» **ACTION ITEM**: Needed from the data below: every line from the one with "Kreatives Tanzen - Erlebnistanz" up to and including the one with "Mehr anzeigen", repeated exactly and with nothing else.

» **Stored records**:
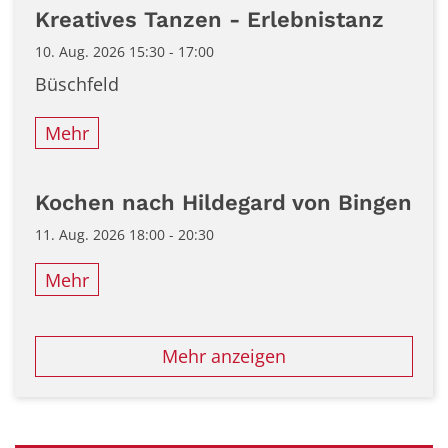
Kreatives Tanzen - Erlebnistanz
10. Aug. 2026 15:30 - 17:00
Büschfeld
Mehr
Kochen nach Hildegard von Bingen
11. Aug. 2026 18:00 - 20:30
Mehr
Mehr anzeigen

---

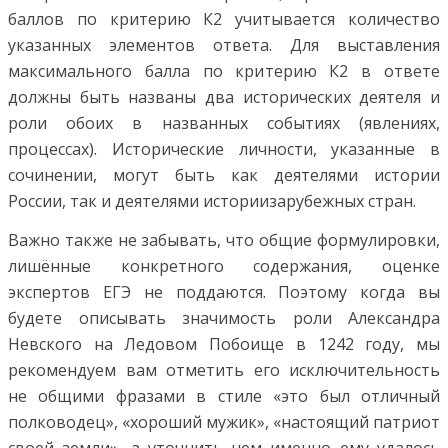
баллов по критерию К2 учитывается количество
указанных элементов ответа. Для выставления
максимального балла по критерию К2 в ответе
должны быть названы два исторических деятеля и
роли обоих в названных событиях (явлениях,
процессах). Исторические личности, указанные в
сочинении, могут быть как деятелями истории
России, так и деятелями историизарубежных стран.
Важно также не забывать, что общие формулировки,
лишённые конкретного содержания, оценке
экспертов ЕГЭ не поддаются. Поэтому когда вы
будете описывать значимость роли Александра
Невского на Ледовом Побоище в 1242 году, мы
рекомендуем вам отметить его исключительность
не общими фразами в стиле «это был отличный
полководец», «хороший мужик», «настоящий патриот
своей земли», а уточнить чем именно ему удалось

» **ANSWER SPACE**:
Kreatives Tanzen - Erlebnistanz
10. Aug. 2026 15:30 - 17:00
Büschfeld
Mehr
Kochen nach Hildegard von Bingen
11. Aug. 2026 18:00 - 20:30
Mehr
Mehr anzeigen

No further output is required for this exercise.